Instructions to follow>
Given the records below, the lines starting at the line with "4Советское наслед" and ending at the line with "Web e Social" should be output exactly, both end lines kept and pictures left out.

START Data provided

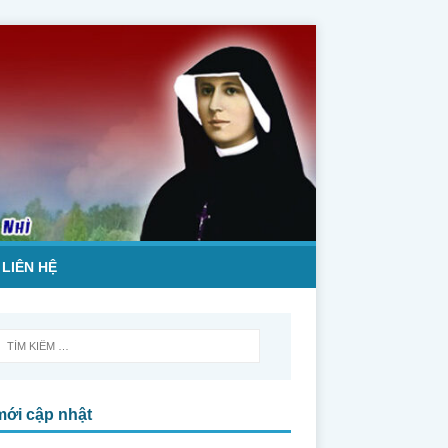
LIÊN HỆ
mới cập nhật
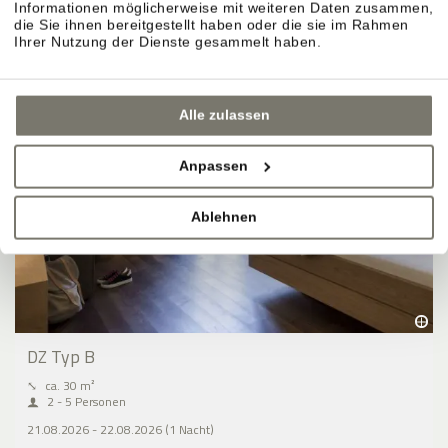
Informationen möglicherweise mit weiteren Daten zusammen,
die Sie ihnen bereitgestellt haben oder die sie im Rahmen
Ihrer Nutzung der Dienste gesammelt haben.
Alle zulassen
Anpassen
Ablehnen
DZ Typ B
⤡
ca. 30 m²
2 - 5 Personen
21.08.2026 - 22.08.2026 (1 Nacht)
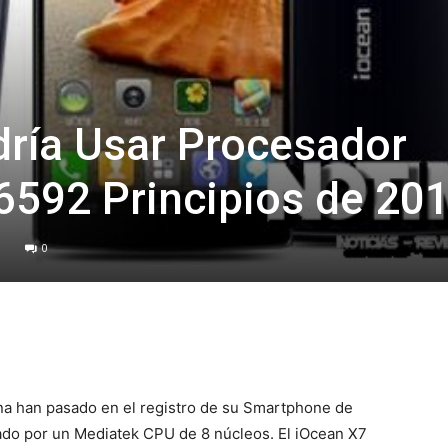
ría Usar Procesador
6592 Principios de 20
0
na han pasado en el registro de su Smartphone de
do por un Mediatek CPU de 8 núcleos. El iOcean X7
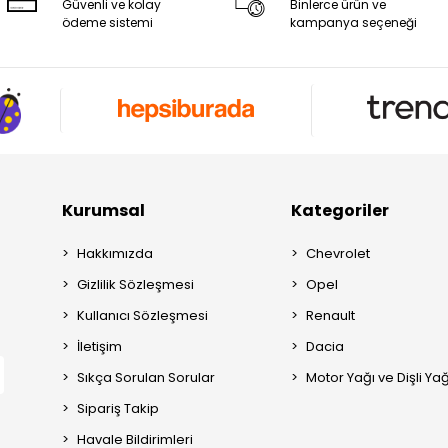
Güvenli ve kolay
Binlerce ürün ve
ödeme sistemi
kampanya seçeneği
Kurumsal
Kategoriler
Hakkımızda
Chevrolet
Gizlilik Sözleşmesi
Opel
Kullanıcı Sözleşmesi
Renault
İletişim
Dacia
Sıkça Sorulan Sorular
Motor Yağı ve Dişli Yağ
Sipariş Takip
Havale Bildirimleri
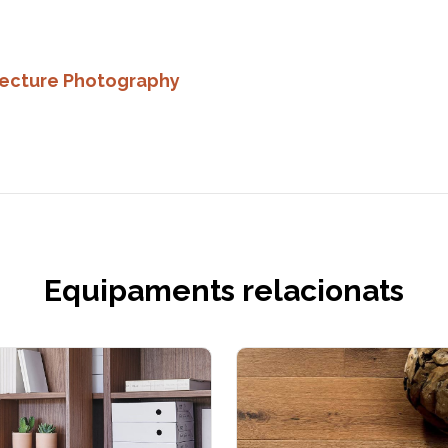
itecture Photography
Equipaments relacionats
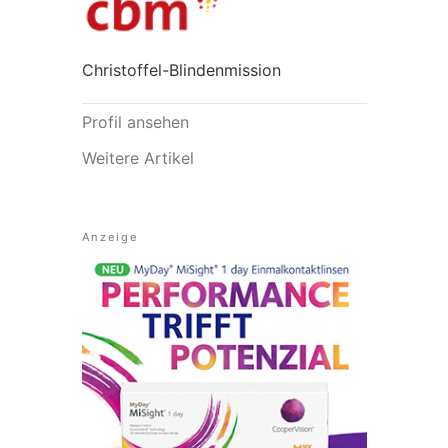
Christoffel-Blindenmission
Profil ansehen
Weitere Artikel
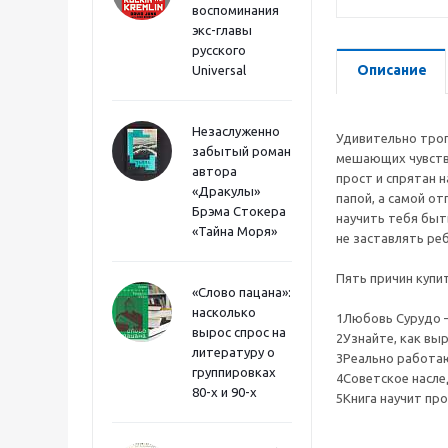
воспоминания
экс-главы
русского
Описание
Universal
Незаслуженно
Удивительно трог
забытый роман
мешающих чувство
автора
прост и спрятан 
«Дракулы»
папой, а самой о
Брэма Стокера
научить тебя быт
«Тайна Моря»
не заставлять ре
Пять причин купи
«Слово пацана»:
насколько
1Любовь Сурудо —
вырос спрос на
2Узнайте, как выр
литературу о
3Реально работа
группировках
4Советское наслед
80-х и 90-х
5Книга научит пр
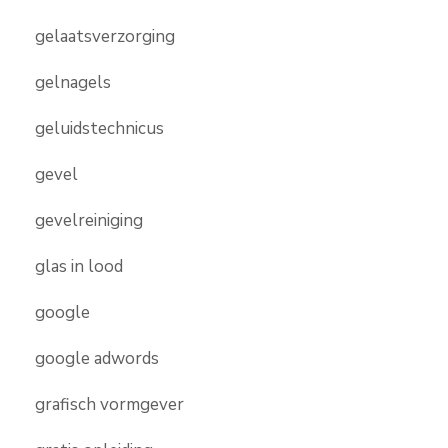
gelaatsverzorging
gelnagels
geluidstechnicus
gevel
gevelreiniging
glas in lood
google
google adwords
grafisch vormgever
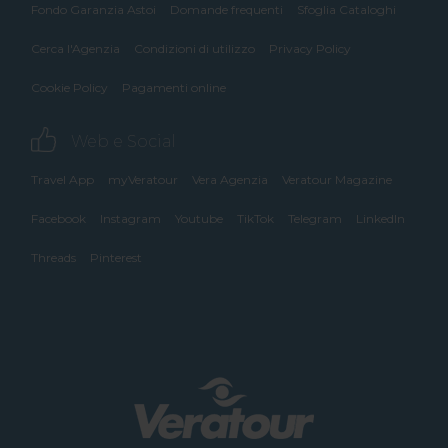
Fondo Garanzia Astoi
Domande frequenti
Sfoglia Cataloghi
Cerca l'Agenzia
Condizioni di utilizzo
Privacy Policy
Cookie Policy
Pagamenti online
Web e Social
Travel App
myVeratour
Vera Agenzia
Veratour Magazine
Facebook
Instagram
Youtube
TikTok
Telegram
LinkedIn
Threads
Pinterest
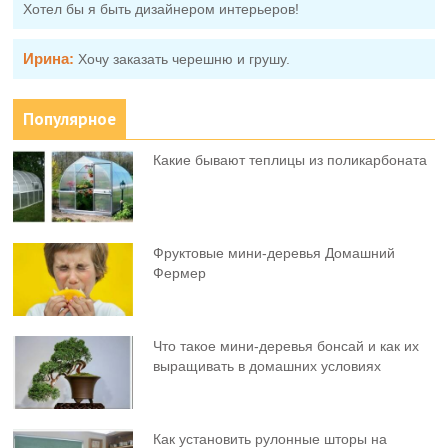
Хотел бы я быть дизайнером интерьеров!
Ирина:
Хочу заказать черешню и грушу.
Популярное
Какие бывают теплицы из поликарбоната
Фруктовыe мини-деревья Домашний
Фермер
Что такое мини-деревья бонсай и как их
выращивать в домашних условиях
Как установить рулонные шторы на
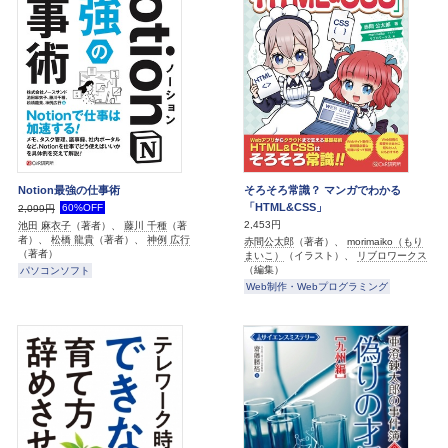
Notion最強の仕事術
そろそろ常識？ マンガでわかる
「HTML&CSS」
60%OFF
2,099円
2,453円
池田 麻衣子
（著者）、
藤川 千種
（著
者）、
松橋 龍貴
（著者）、
神例 広行
赤間公太郎
（著者）、
morimaiko（もり
（著者）
まいこ）
（イラスト）、
リブロワークス
（編集）
パソコンソフト
Web制作・Webプログラミング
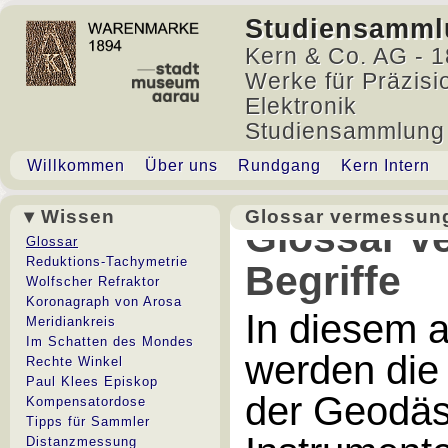
Studiensamml
Kern & Co. AG - 1
Werke für Präzisi
Elektronik
Studiensammlung
Willkommen
Über uns
Rundgang
Kern Intern
▾ Wissen
Glossar vermessung
Glossar v
Glossar
Reduktions-Tachymetrie
Begriffe
Wolfscher Refraktor
Koronagraph von Arosa
In diesem 
Meridiankreis
Im Schatten des Mondes
werden die
Rechte Winkel
Paul Klees Episkop
der Geodäs
Kompensatordose
Tipps für Sammler
Distanzmessung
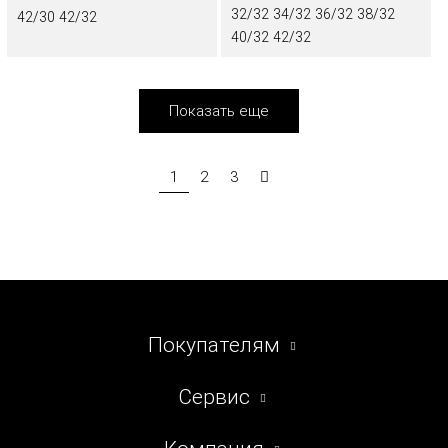
32/32
34/32
36/32
38/32
42/30
42/32
40/32
42/32
Показать еще
1
2
3
Покупателям
Сервис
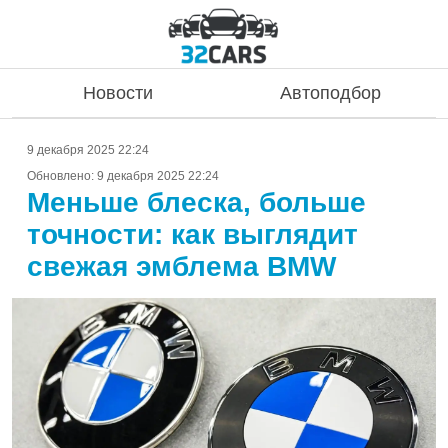
Новости
Автоподбор
9 декабря 2025 22:24
Обновлено:
9 декабря 2025 22:24
Меньше блеска, больше
точности: как выглядит
свежая эмблема BMW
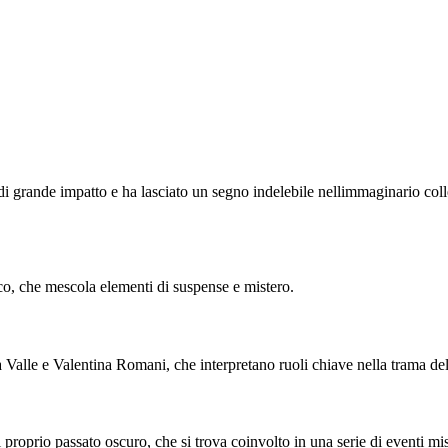
i grande impatto e ha lasciato un segno indelebile nellimmaginario colle
ico, che mescola elementi di suspense e mistero.
 Valle e Valentina Romani, che interpretano ruoli chiave nella trama del
 proprio passato oscuro, che si trova coinvolto in una serie di eventi mist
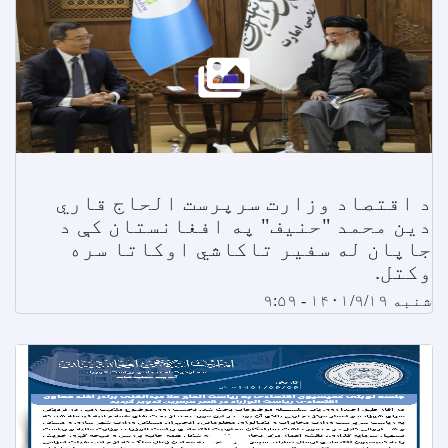
د اقتصاد وزارت سرپرست الحاج قاري
دین محمد "حنیف" په افغانستان کې د
جاپان له سفیر تاکاشي اوکاتا سره
وکتل.
شنبه ۱۴۰۱/۹/۱۹ - ۹:۵۹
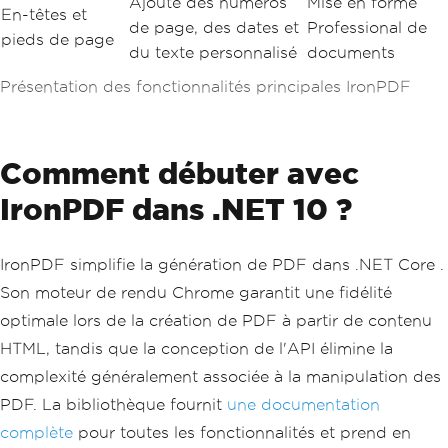
Ajoute des numéros
Mise en forme
En-têtes et
de page, des dates et
Professional de
pieds de page
du texte personnalisé
documents
Présentation des fonctionnalités principales IronPDF
Comment débuter avec
IronPDF dans .NET 10 ?
IronPDF simplifie la génération de PDF dans .NET Core .
Son moteur de rendu Chrome garantit une fidélité
optimale lors de la création de PDF à partir de contenu
HTML, tandis que la conception de l'API élimine la
complexité généralement associée à la manipulation des
PDF. La bibliothèque fournit
une documentation
complète
pour toutes les fonctionnalités et prend en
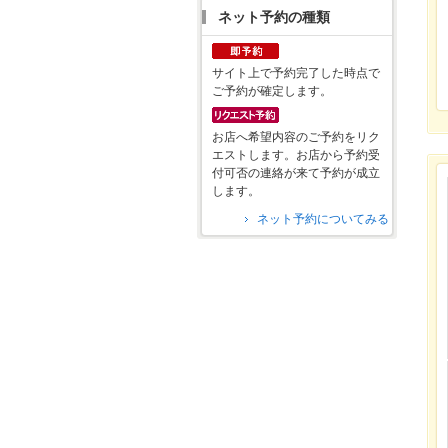
ネット予約の種類
サイト上で予約完了した時点で
ご予約が確定します。
お店へ希望内容のご予約をリク
エストします。お店から予約受
付可否の連絡が来て予約が成立
します。
ネット予約についてみる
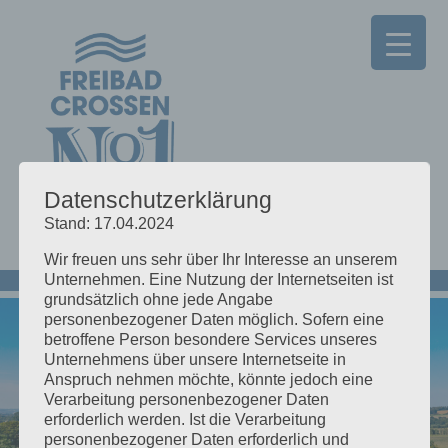
Datenschutzerklärung
Stand: 17.04.2024
Wir freuen uns sehr über Ihr Interesse an unserem
Unternehmen. Eine Nutzung der Internetseiten ist
grundsätzlich ohne jede Angabe
personenbezogener Daten möglich. Sofern eine
betroffene Person besondere Services unseres
Unternehmens über unsere Internetseite in
Anspruch nehmen möchte, könnte jedoch eine
Verarbeitung personenbezogener Daten
erforderlich werden. Ist die Verarbeitung
Herzlich Willkommen im
personenbezogener Daten erforderlich und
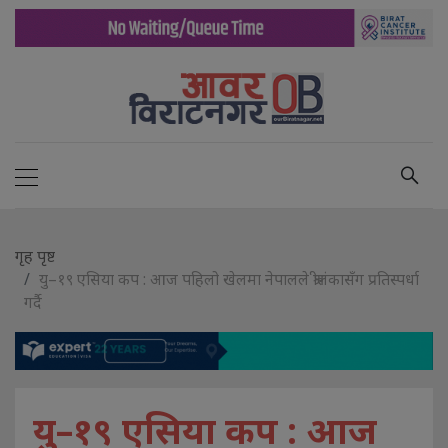
गृह पृष्ट
यु–१९ एसिया कप : आज पहिलो खेलमा नेपालले श्रीलंकासँग प्रतिस्पर्धा
गर्दै
यु–१९ एसिया कप : आज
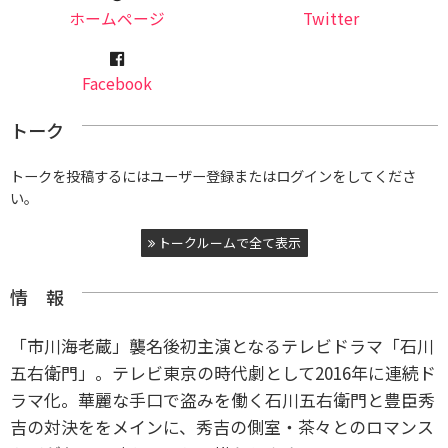
ホームページ
Twitter
Facebook
トーク
トークを投稿するにはユーザー登録またはログインをしてくださ
い。
トークルームで全て表示
情 報
「市川海老蔵」襲名後初主演となるテレビドラマ「石川
五右衛門」。テレビ東京の時代劇として2016年に連続ド
ラマ化。華麗な手口で盗みを働く石川五右衛門と豊臣秀
吉の対決ををメインに、秀吉の側室・茶々とのロマンス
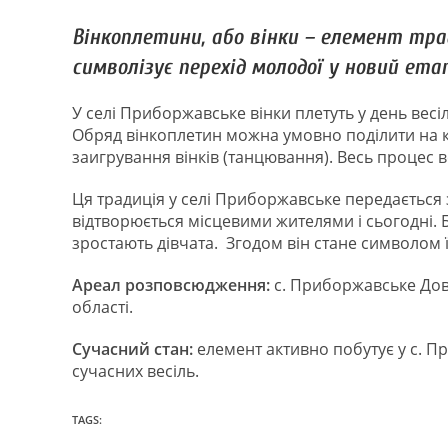
Вінкоплетини, або вінки – елемент трад
символізує перехід молодої у новий ета
У селі Приборжавське вінки плетуть у день весіл
Обряд вінкоплетин можна умовно поділити на кіл
заигрування вінків (танцювання). Весь процес 
Ця традиція у селі Приборжавське передається 
відтворюється місцевими жителями і сьогодні. Ба
зростають дівчата. Згодом він стане символом 
Ареал розповсюдження:
с. Приборжавське Довж
області.
Сучасний стан:
елемент активно побутує у с. 
сучасних весіль.
TAGS:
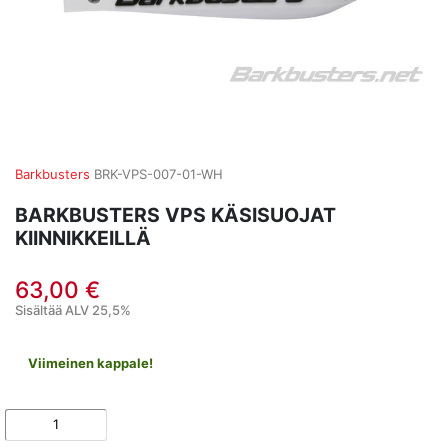
Barkbusters
BRK-VPS-007-01-WH
BARKBUSTERS VPS KÄSISUOJAT
KIINNIKKEILLÄ
63,00 €
Sisältää ALV 25,5%
Viimeinen kappale!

END Data provided

Output of the exercise>
4Советское наслед
80-х и 90-х
5Книга научит пр
gelaatsverzorging
gelnagels
geluidstechnicus
gevel
gevelreiniging
glas in lood
google
google adwords
grafisch vormgever
Fondo Garanzia Astoi
Domande frequenti
Sfoglia Cataloghi
Cerca l'Agenzia
Condizioni di utilizzo
Privacy Policy
Cookie Policy
Pagamenti online
Web e Social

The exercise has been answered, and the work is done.